The editorial categories are research topics that have guided researchers during the recovery phase and continue to be the impetus behind the Documents Project’s digital archive and the Critical Documents book series. Developed by the project’s Editorial Board, each of the teams analyzed this framework and adapted it to their local contexts in developing their research objectives and work plans during the Recovery Phase. Learn more on the Editorial Framework page.
This article explains that the Academia Nacional de Bellas Artes [National Academy of Fine Arts] issued a statement in which it acknowledged that artists should be free to create works of art, but cautioned that when works of art are used for political or proselytizing purposes they are subject to the same laws and standards that govern individual and collective activities. The statement went on to “deplore” the fact that the Rules committee of the 2nd Visual Research Contest was not able to determine in advance the standards to which the works should be held in terms of their conceptual expression, as well as the fact that the contest was canceled.
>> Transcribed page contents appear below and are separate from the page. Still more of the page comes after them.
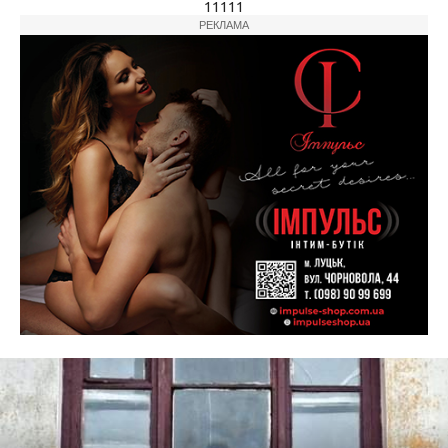
11111
РЕКЛАМА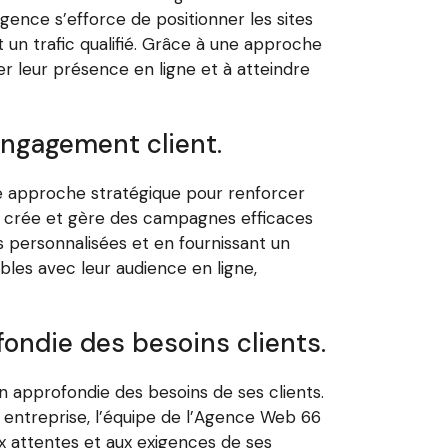
ence s’efforce de positionner les sites
t un trafic qualifié. Grâce à une approche
r leur présence en ligne et à atteindre
engagement client.
ne approche stratégique pour renforcer
ce crée et gère des campagnes efficaces
s personnalisées et en fournissant un
bles avec leur audience en ligne,
ndie des besoins clients.
approfondie des besoins de ses clients.
 entreprise, l’équipe de l’Agence Web 66
 attentes et aux exigences de ses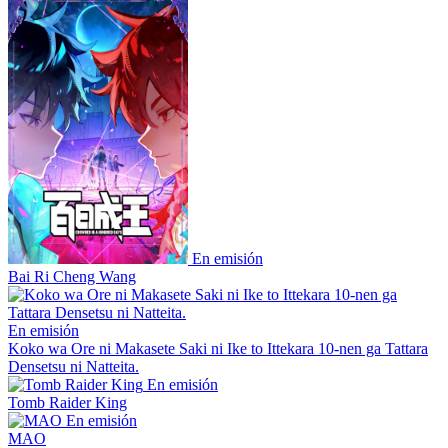
En emisión
Bai Ri Cheng Wang
En emisión
Koko wa Ore ni Makasete Saki ni Ike to Ittekara 10-nen ga Tattara
Densetsu ni Natteita.
En emisión
Tomb Raider King
En emisión
MAO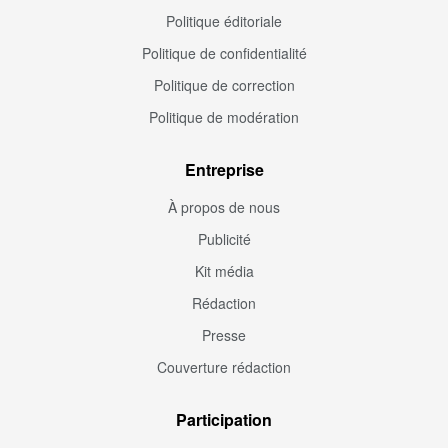
Politique éditoriale
Politique de confidentialité
Politique de correction
Politique de modération
Entreprise
À propos de nous
Publicité
Kit média
Rédaction
Presse
Couverture rédaction
Participation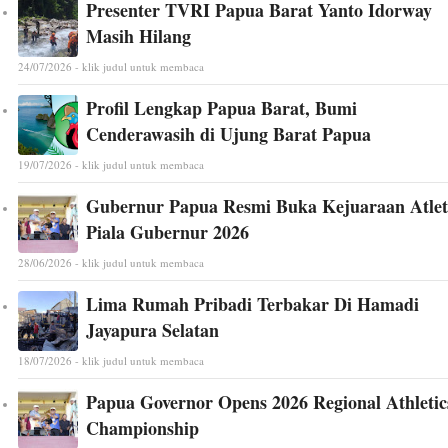
Presenter TVRI Papua Barat Yanto Idorway
Masih Hilang
24/07/2026 - klik judul untuk membaca
Profil Lengkap Papua Barat, Bumi
Cenderawasih di Ujung Barat Papua
19/07/2026 - klik judul untuk membaca
Gubernur Papua Resmi Buka Kejuaraan Atlet
Piala Gubernur 2026
28/06/2026 - klik judul untuk membaca
Lima Rumah Pribadi Terbakar Di Hamadi
Jayapura Selatan
18/07/2026 - klik judul untuk membaca
Papua Governor Opens 2026 Regional Athletic
Championship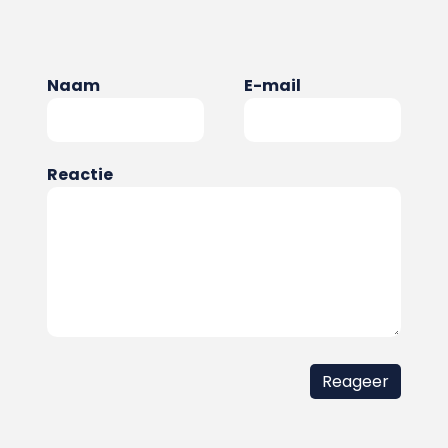
Naam
E-mail
Reactie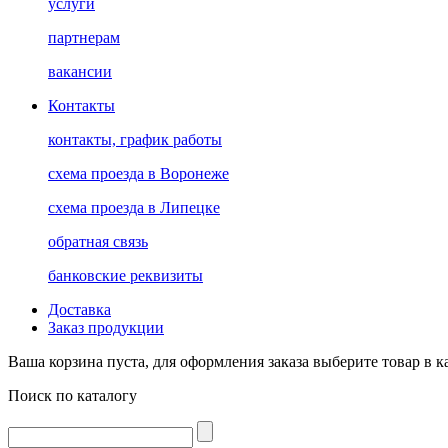
услуги
партнерам
вакансии
Контакты
контакты, график работы
схема проезда в Воронеже
схема проезда в Липецке
обратная связь
банковские реквизиты
Доставка
Заказ продукции
Ваша корзина пуста, для оформления заказа выберите товар в к
Поиск по каталогу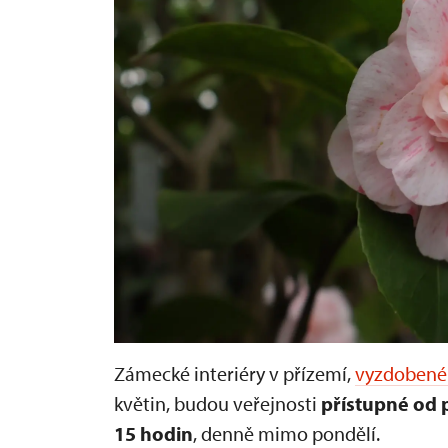
Zámecké interiéry v přízemí,
vyzdobené 
květin, budou veřejnosti
přístupné od p
15 hodin
, denně mimo pondělí.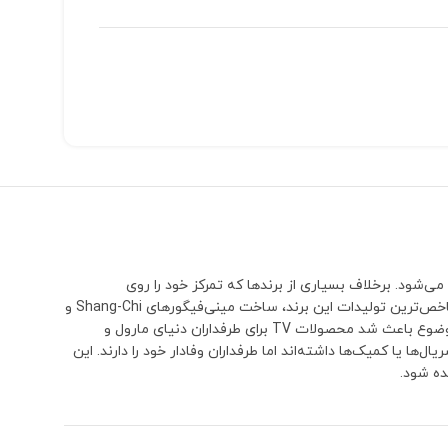
می‌شود. برخلاف بسیاری از برندها که تمرکز خود را روی
شخصیت‌های بسیار محبوب و پرفروش می‌گذارند، TV بارها سراغ کاراکترهایی رفته که معمولاً توسط سایر تولیدکنندگان نادیده گرفته می‌شوند.یکی از شاخص‌ترین تولیدات این برند، ساخت مینی‌فیگورهای Shang-Chi و
پدرش Xu Wenwu (The Mandarin) بود؛ شخصیت‌هایی که تا مدت‌ها هیچ برند دیگری نسخه اختصاصی و قابل توجهی از آن‌ها تولید نکرده بود. همین موضوع باعث شد محصولات TV برای طرفداران دنیای مارول و
 حضور کوتاه‌تری در فیلم‌ها، سریال‌ها یا کمیک‌ها داشته‌اند اما طرفداران وفادار خود را دارند. این
ده شود.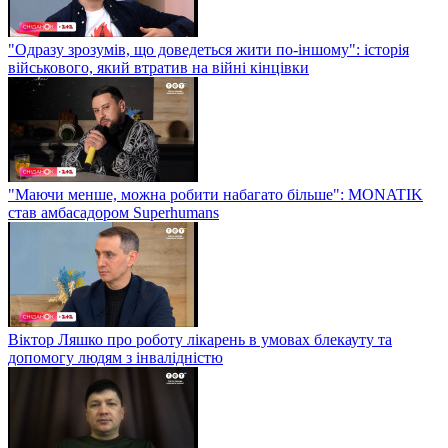
"Одразу зрозумів, що доведеться жити по-іншому": історія
військового, який втратив на війні кінцівки
"Маючи менше, можна робити набагато більше": MONATIK
став амбасадором Superhumans
Віктор Ляшко про роботу лікарень в умовах блекауту та
допомогу людям з інвалідністю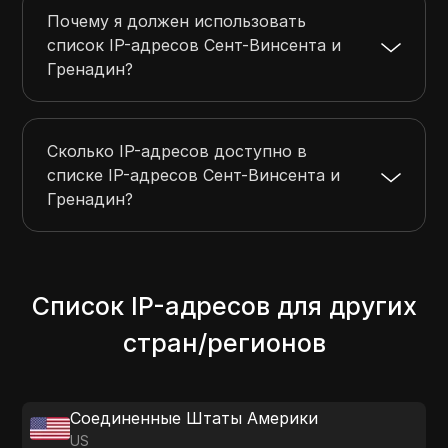
Почему я должен использовать
список IP-адресов Сент-Винсента и
Гренадин?
Сколько IP-адресов доступно в
списке IP-адресов Сент-Винсента и
Гренадин?
Список IP-адресов для других
стран/регионов
Соединенные Штаты Америки
US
The article also includes a public statement concerning the cancelation of the Facio Hebecquer Prize in 1971, when the invited artists decided not to participate, and a rejection of the arguments that were put forward on the grounds that they were unfounded and unjust.
Argentina’s Salón Nacional de Artes Plásticas [National Salon for the Visual Arts] was founded in 1911, and its regulations were modified over time whenever it was deemed necessary to do so. In 1968 and 1969 the Salón Nacional included the Sección “Investigaciones Visuales” [“Visual Research” Section] in order to provide space for new forms of experimental art (kinetic objects, Pop, etc.) which in turn led to the Certamen Anual de Investigaciones Visuales [Annual Visual Research Contest] in 1970 and 1971. At the II Certamen Nacional de Investigaciones Visuales [2nd National Visual Research Contest], organized during the de facto administration of [President] Alejandro Agustín Lanusse (1971-1973), the authorities censored the works that had been awarded grand runner-up and first prizes. The government used Executive Decree 5696/71 to exclude the prize-winning works from the exhibition and declare them “unacceptable” due to their “manifest ideological intent.” As a result, neither of the jury’s two prizes was awarded. The government’s decision was condemned by artists and by certain cultural organizations, and led to several lawsuits. La Opinión, the Argentine newspaper founded by Jacobo Timerman in 1971, was critical of the government and its actions. In 1977 it was closed and expropriated by the de facto regime of [President] Jorge Rafael Videla (1976-81). Hugo Monzón was an Argentine art critic in charge of the Visual Arts Section of La Opinión. and the director of the Museo de Artes Plásticas [Museum of Visual Arts] Eduardo Sívori. The artists who were invited to participate in the Facio Hebecquer Prize were: Eduardo Audivert, Delia Cugat, Julio L. Muñeza, Juan Carlos Romero, Osvaldo Romberg, Daniel Zelaya, Aída Carballo, Albino Fernández, and Abel Bruno Versacci.This document was chosen because of its coverage of the reaction in cultural circles to the arbitrary decision taken by the authorities in regard to the II Certamen de Investigaciones Visuales in 1971. This document should also be considered in terms of the situation in which the artists involved decided against participating in the Facio Hebecquer Prize, as per the information published in La Opinión newspaper on November 19, 1971.